Hoje vi(vi) um filme: IndieLisboa'15: Filmes a Não Perder

quarta-feira, 22 de abril de 2015

IndieLisboa'15: Filmes a Não Perder

O IndieLisboa'15 começa já amanhã, dia 23, e, com ele, muito do melhor cinema independente chega à capital e por cá fica até dia 3 de Maio. A escolha é imensa e variada, mas aqui ficam alguns títulos a ter em atenção durante o festival.

Longas-metragens

Capitão Falcão, de João Leitão - Sessões Especiais
Em 1968, várias ameaças parecem cercar o regime que salvou Portugal da bancarrota: o Estado Novo. Entre elas, grupos de comunistas, feministas, e os chamados “Capitães de Abril” conspiram contra António de Oliveira Salazar e os seus princípios nacionalistas. A autoridade do Estado já não chega para proteger os portugueses. Nasce então o super-herói português por excelência para salvar Portugal de todos os seus males: Capitão Falcão (e o seu sidekick Puto Perdiz). O resto da história é conhecida.

Force majeure (Força Maior), de Ruben Östlund - Sessões Especiais
Prémio do Júri Un Certain Regard no Festival de Cannes e nomeado para Globo de Ouro de Melhor Filme Estrangeiro, Força Maior conta a história de uma família sueca que viaja para os Alpes Franceses para desfrutar de uns dias de esqui. O sol brilha e as pistas estão espectaculares, mas durante o almoço num restaurante na montanha, uma avalanche vai provocar o caos. Com os comensais a fugir em todas as direcções, a mãe Ebba chama pelo seu marido Tomas, enquanto tenta proteger os seus filhos. Tomas, entretanto, está a fugir para se salvar…

Aferim!, de Radu Jude -  Competição Internacional
Radu Jude é um dos maiores destaques da nova vaga do cinema romeno. Aferim! é uma aventura pelos territórios feudais da Roménia do séc. XIX: um terreno pouco visto no novo cinema romeno, mas sempre domado pelo humor forte, a sátira social do presente, e personagens herdeiras das histórias de Gogol.

Melbourne, de Nima Javidi -  Competição Internacional
A primeira obra de Nima Javidi inspira-se nos melhores princípios de Hitchcock para criar uma história de suspense dentro de um apartamento de Teerão.

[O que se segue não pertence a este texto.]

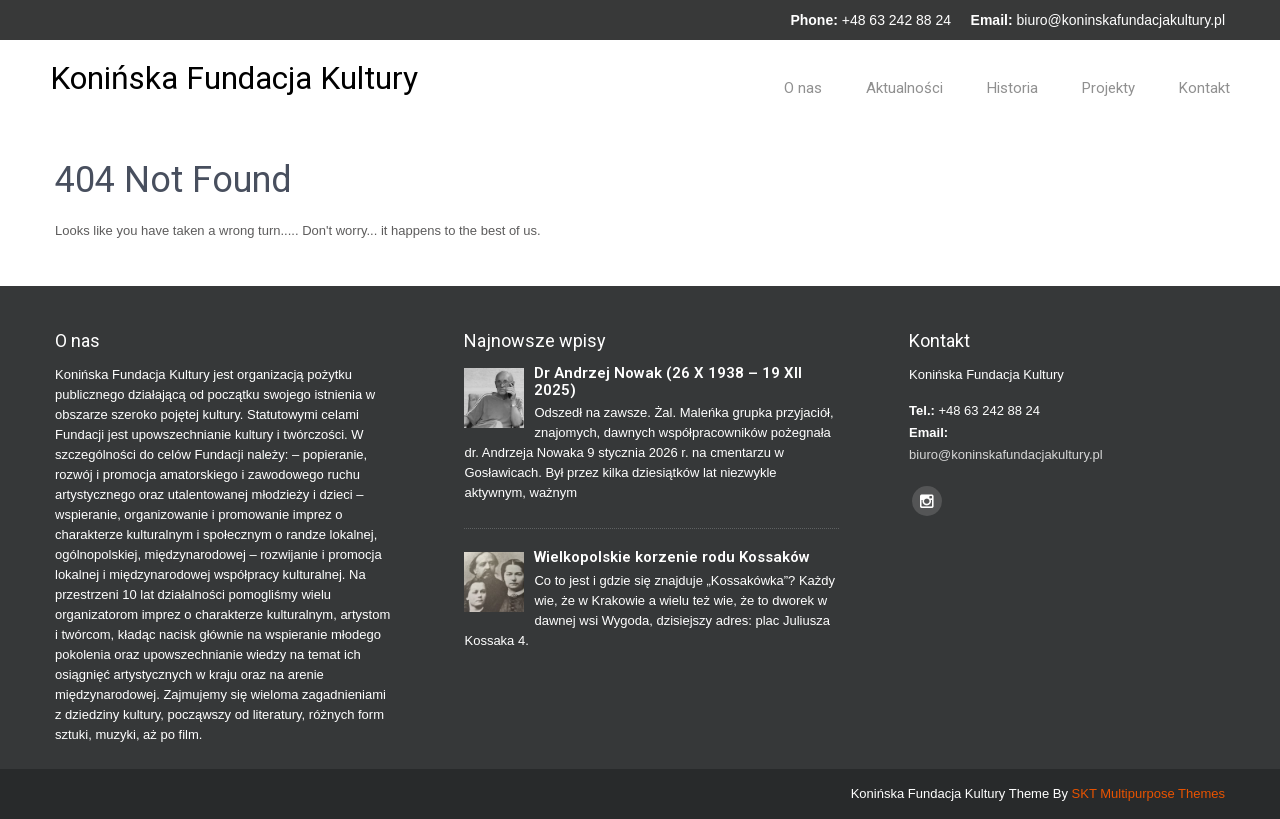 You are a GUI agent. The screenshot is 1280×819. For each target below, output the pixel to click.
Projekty (1108, 88)
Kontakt (1204, 88)
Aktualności (904, 88)
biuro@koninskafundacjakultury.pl (1120, 20)
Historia (1012, 88)
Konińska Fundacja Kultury (234, 78)
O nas (803, 88)
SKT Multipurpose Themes (1148, 793) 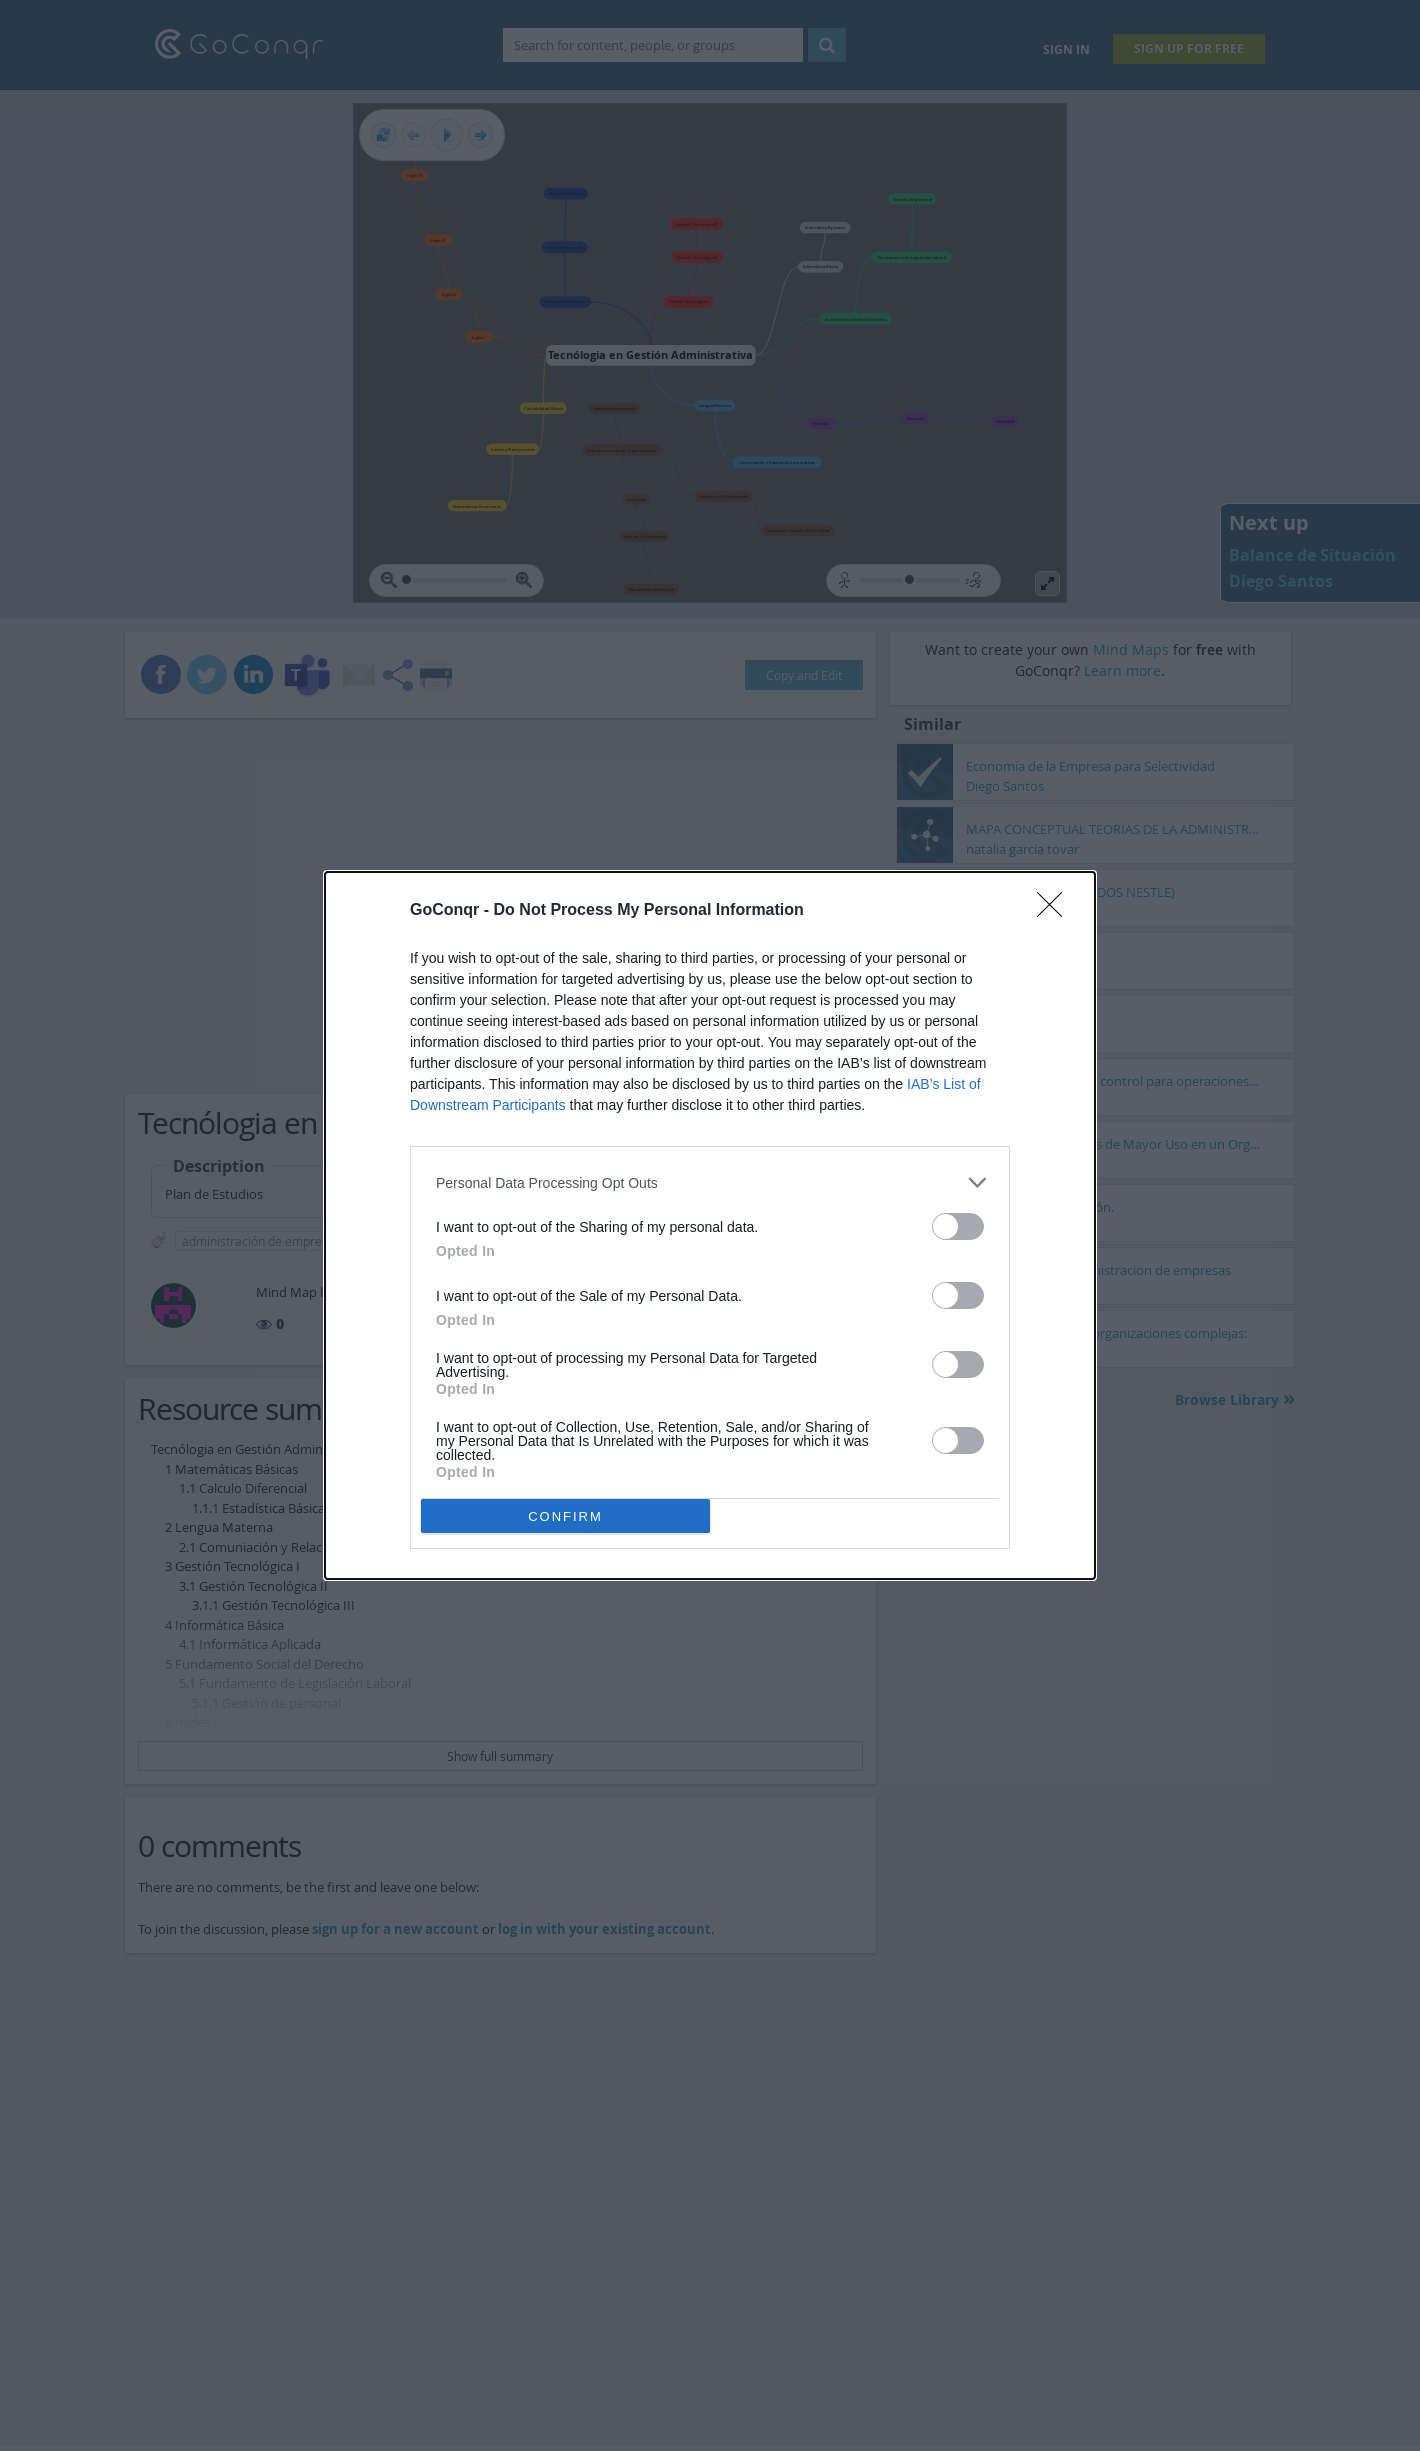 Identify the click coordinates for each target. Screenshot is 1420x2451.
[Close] (1056, 911)
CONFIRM (565, 1516)
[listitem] (710, 1182)
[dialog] (710, 1225)
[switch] (958, 1226)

Aqui, é o que acontece entre as suas paredes que interessa a quem está fora delas: amigos, vizinhos e uma autoridade sem rosto que, por visitas não anunciadas, ameaçam uma emigração planeada para Melbourne. E pelos mecanismos do cinema, quer-se revelar uma população cujos caminhos, da nascença à idade adulta, se encontram atados às prisões mentais de cada um.

Les gants blancs, de Louise Traon - Director's Cut
O cinema cuida-se com luvas brancas – assim o era quando metros de película exigiam cortes e recortes, pelo olhar de montadores e realizadores, antes de se encontrar um filme numa rodagem de muitas horas. A era digital veio dispensar as luvas – mas não uma delicadeza redobrada em imagens vistas e revistas até surgir o corpo de um filme e, depois, o seu espírito e versão definitiva. Mais ainda se falarmos de Manoel de Oliveira e da sua montadora Valérie Loiseleux.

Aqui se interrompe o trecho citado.